Saved data entries:
────────────────────────────────────────
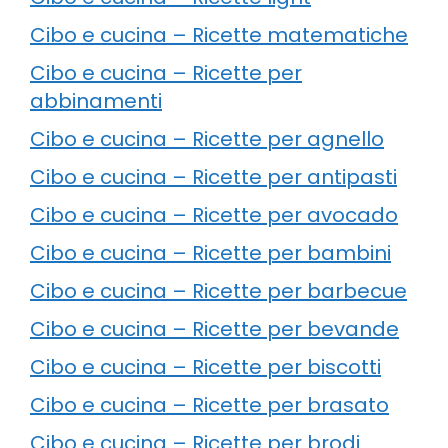
Cibo e cucina – Ricette matematiche
Cibo e cucina – Ricette per
abbinamenti
Cibo e cucina – Ricette per agnello
Cibo e cucina – Ricette per antipasti
Cibo e cucina – Ricette per avocado
Cibo e cucina – Ricette per bambini
Cibo e cucina – Ricette per barbecue
Cibo e cucina – Ricette per bevande
Cibo e cucina – Ricette per biscotti
Cibo e cucina – Ricette per brasato
Cibo e cucina – Ricette per brodi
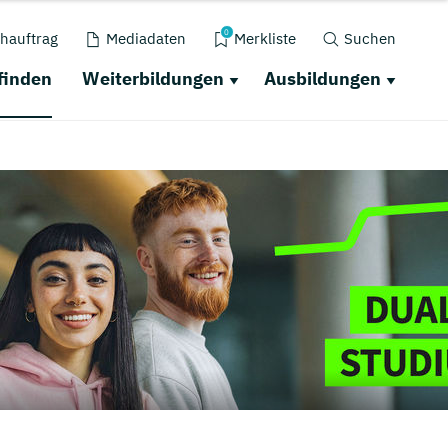
0
hauftrag
Mediadaten
Merkliste
Suchen
finden
Weiterbildungen
Ausbildungen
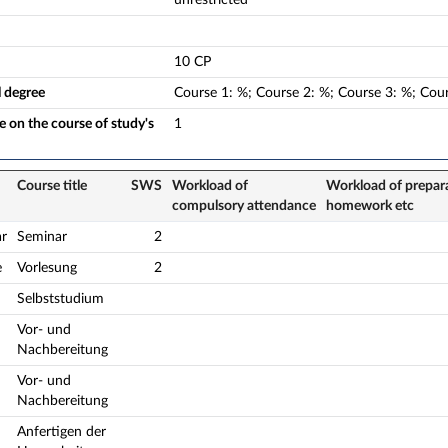
10 CP
l degree
Course
1
:
%;
Course
2
:
%;
Course
3
:
%;
Cou
 on the course of study's
1
Course title
SWS
Workload of
Workload of prepar
compulsory attendance
homework etc
r
Seminar
2
e
Vorlesung
2
Selbststudium
Vor- und
Nachbereitung
Vor- und
Nachbereitung
Anfertigen der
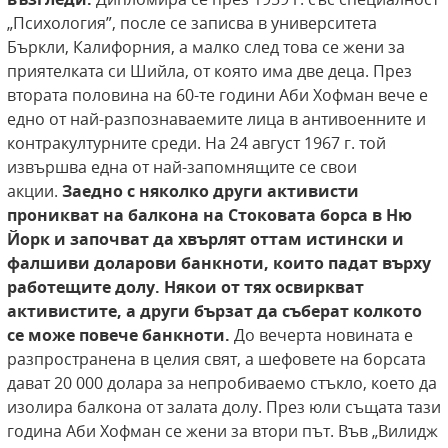
„Психология”, после се записва в университета
Бъркли, Калифорния, а малко след това се жени за
приятелката си Шийла, от която има две деца. През
втората половина на 60-те години Аби Хофман вече е
едно от най-разпознаваемите лица в антивоенните и
контракултурните среди. На 24 август 1967 г. той
извършва една от най-запомнящите се свои
акции.
Заедно с няколко други активисти
проникват на балкона на Стоковата борса в Ню
Йорк и започват да хвърлят оттам
истински и
фалшиви доларови банкноти, които падат върху
работещите долу. Някои от
тях освиркват
активистите, а други бързат
да съберат колкото
се може повече банкноти.
До вечерта новината е
разпространена в целия свят, а шефовете на борсата
дават 20 000 долара за непробиваемо стъкло, което да
изолира балкона от залата долу. През юли същата тази
година Аби Хофман се жени за втори път. Във „Вилидж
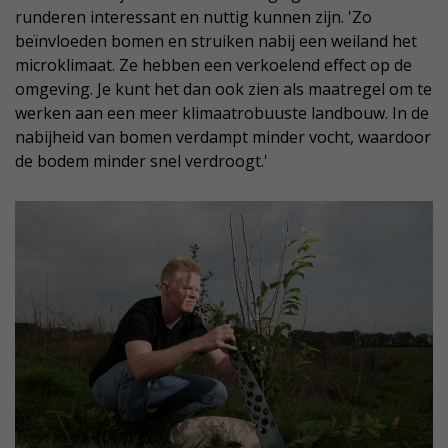
runderen interessant en nuttig kunnen zijn. 'Zo
beïnvloeden bomen en struiken nabij een weiland het
microklimaat. Ze hebben een verkoelend effect op de
omgeving. Je kunt het dan ook zien als maatregel om te
werken aan een meer klimaatrobuuste landbouw. In de
nabijheid van bomen verdampt minder vocht, waardoor
de bodem minder snel verdroogt.'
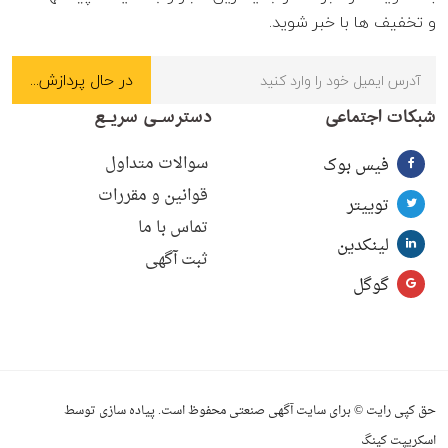
و تخفیف ها با خبر شوید.
شبکات اجتماعی
دسترسـی سریـع
سوالات متداول
فیس بوک
قوانین و مقررات
توییتر
تماس با ما
لینکدین
ثبت آگهی
گوگل
حق کپی رایت © برای سایت آگهی صنعتی محفوظ است. پیاده سازی توسط
اسکریپت کینگ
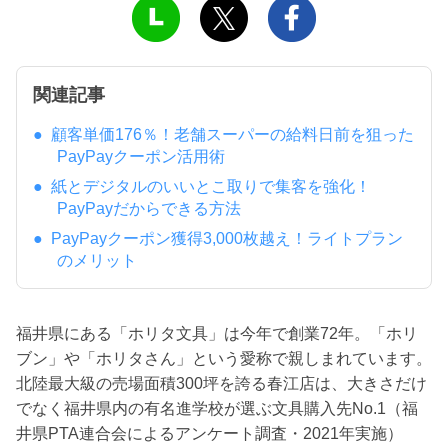
関連記事
顧客単価176％！老舗スーパーの給料日前を狙った
PayPayクーポン活用術
紙とデジタルのいいとこ取りで集客を強化！
PayPayだからできる方法
PayPayクーポン獲得3,000枚越え！ライトプラン
のメリット
福井県にある「ホリタ文具」は今年で創業72年。「ホリ
ブン」や「ホリタさん」という愛称で親しまれています。
北陸最大級の売場面積300坪を誇る春江店は、大きさだけ
でなく福井県内の有名進学校が選ぶ文具購入先No.1（福
井県PTA連合会によるアンケート調査・2021年実施）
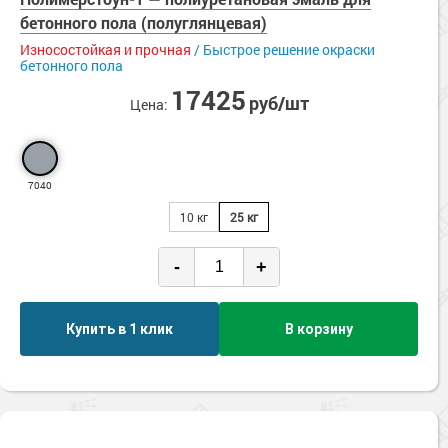
Сопутствующие товары
Морозостойкие краски для металла
Нескользящие
бетонного пола (полуглянцевая)
Паропроницаемые
Морозостойкие краски для фасада
Износостойкая и прочная
/ Быстрое решение окраски
бетонного пола
Стойкие к истиранию
Сопутствующие товары
Ударопрочные
17425
руб/шт
Цена:
УФ-стойкие
Химстойкие
Экологичные
Эластичные
7040
10 кг
25 кг
-
+
Купить в 1 клик
В корзину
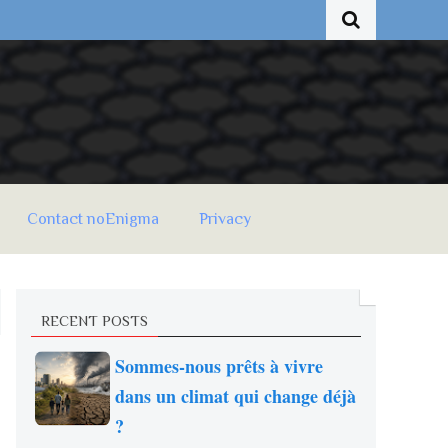
Contact noEnigma
Privacy
RECENT POSTS
Sommes-nous prêts à vivre
dans un climat qui change déjà
?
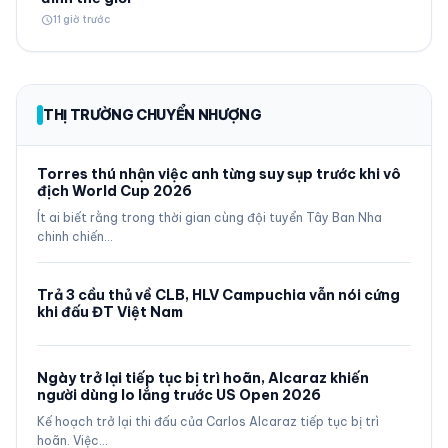
schedule
11 giờ trước
THỊ TRƯỜNG CHUYỂN NHƯỢNG
Torres thú nhận việc anh từng suy sụp trước khi vô
địch World Cup 2026
Ít ai biết rằng trong thời gian cùng đội tuyển Tây Ban Nha
chinh chiến…
Trả 3 cầu thủ về CLB, HLV Campuchia vẫn nói cứng
khi đấu ĐT Việt Nam
Ngày trở lại tiếp tục bị trì hoãn, Alcaraz khiến
người dùng lo lắng trước US Open 2026
Kế hoạch trở lại thi đấu của Carlos Alcaraz tiếp tục bị trì
hoãn. Việc…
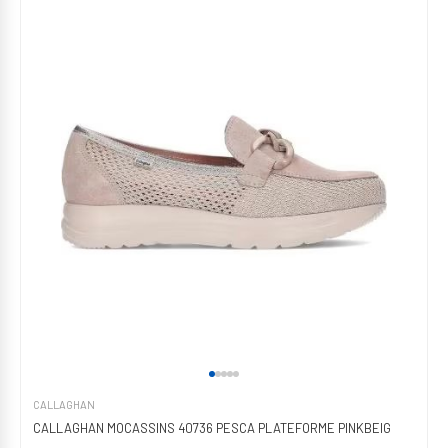
CALLAGHAN
CALLAGHAN MOCASSINS 40736 PESCA PLATEFORME PINKBEIG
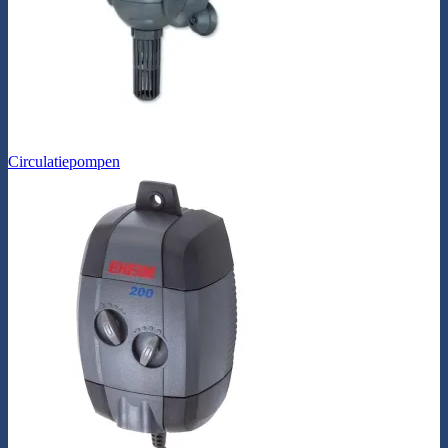
Circulatiepompen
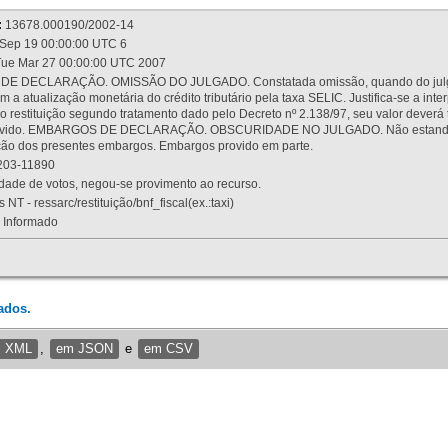
:
13678.000190/2002-14
Sep 19 00:00:00 UTC 6
ue Mar 27 00:00:00 UTC 2007
 DECLARAÇÃO. OMISSÃO DO JULGADO. Constatada omissão, quando do julgamen
m a atualização monetária do crédito tributário pela taxa SELIC. Justifica-se a 
 restituição segundo tratamento dado pelo Decreto nº 2.138/97, seu valor deverá 
rovido. EMBARGOS DE DECLARAÇÃO. OBSCURIDADE NO JULGADO. Não estando dev
osição dos presentes embargos. Embargos provido em parte.
03-11890
ade de votos, negou-se provimento ao recurso.
 NT - ressarc/restituição/bnf_fiscal(ex.:taxi)
Informado
ados.
m XML
,
em JSON
e
em CSV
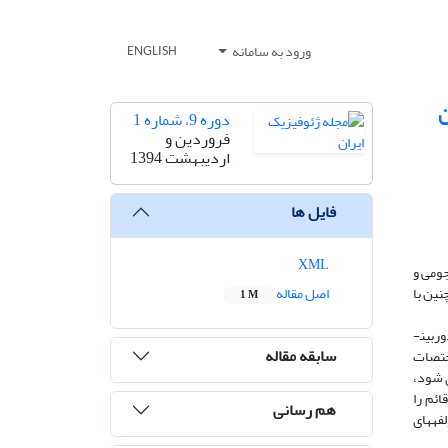
ورود به سامانه
ENGLISH
ن
دوره 9، شماره 1
فروردین و
اردیبهشت 1394
فایل ها
XML
جومی و
یار زیاد هستیم. همچنین با
اصل مقاله
1 M
بین­
سابقه مقاله
ختصات
ی شود،
ف قائم را
هم رسانی
فه­های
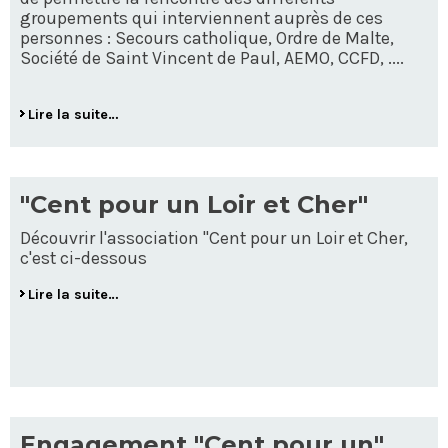
groupements qui interviennent auprès de ces
personnes : Secours catholique, Ordre de Malte,
Société de Saint Vincent de Paul, AEMO, CCFD, ....
Lire la suite…
"Cent pour un Loir et Cher"
Découvrir l'association "Cent pour un Loir et Cher,
c'est ci-dessous
Lire la suite…
Engagement "Cent pour un"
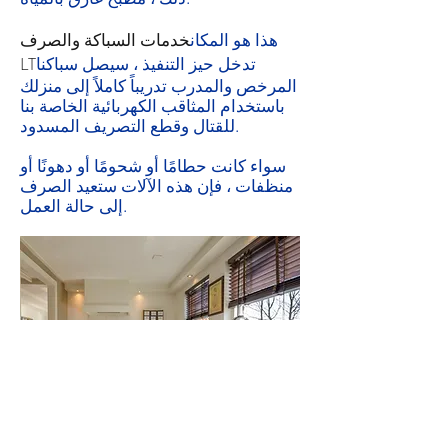
خدمات السباكة والصرف
هذا هو المكان
LT
تدخل حيز التنفيذ ، سيصل سباكنا
المرخص والمدرب تدريباً كاملاً إلى منزلك
باستخدام المثاقب الكهربائية الخاصة بنا
للقتال وقطع التصريف المسدود.
سواء كانت حطامًا أو شحومًا أو دهونًا أو
منظفات ، فإن هذه الآلات ستعيد الصرف
إلى حالة العمل.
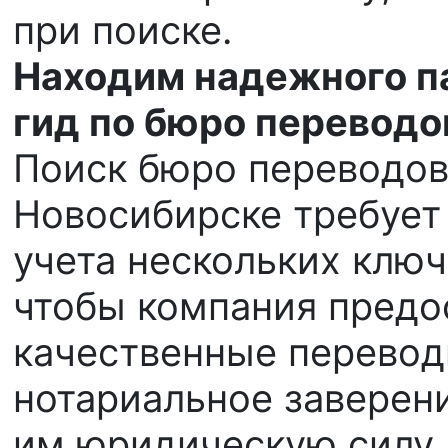
при поиске.
Находим надежного па
гид по бюро переводо
Поиск бюро переводов
Новосибирске требует
учета нескольких ключ
чтобы компания предо
качественные перевод
нотариальное заверени
им юридическую силу.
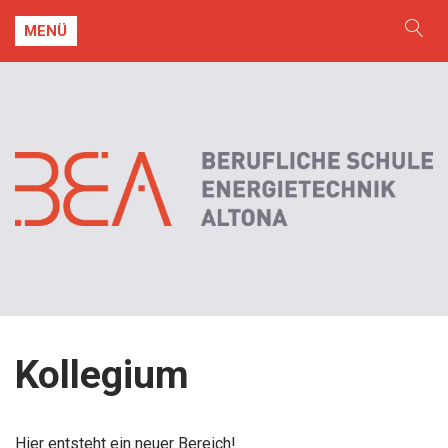
MENÜ
Kollegium
Hier entsteht ein neuer Bereich!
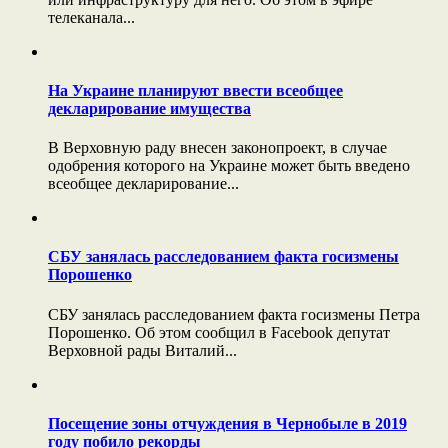
телеканала...
На Украине планируют ввести всеобщее
декларирование имущества
В Верховную раду внесен законопроект, в случае
одобрения которого на Украине может быть введено
всеобщее декларирование...
СБУ занялась расследованием факта госизмены
Порошенко
СБУ занялась расследованием факта госизмены Петра
Порошенко. Об этом сообщил в Facebook депутат
Верховной рады Виталий...
Посещение зоны отчуждения в Чернобыле в 2019
году побило рекорды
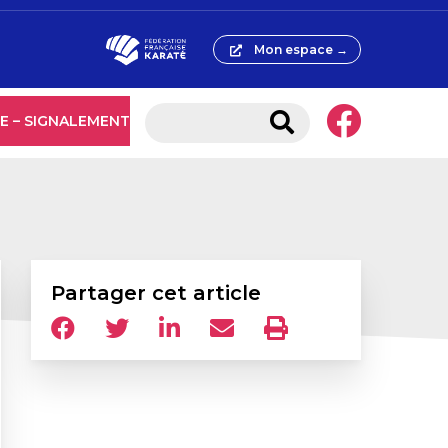
Mon espace →
E – SIGNALEMENT
Partager cet article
────────────────────────────────────────
» **TASK INSTRUCTIONS**
Every line above that includes the string "JULGADO" needs to be copied.

» **OUTPUT**
 DECLARAÇÃO. OMISSÃO DO JULGADO. Constatada omissão, quando do julgamen
rovido. EMBARGOS DE DECLARAÇÃO. OBSCURIDADE NO JULGADO. Não estando dev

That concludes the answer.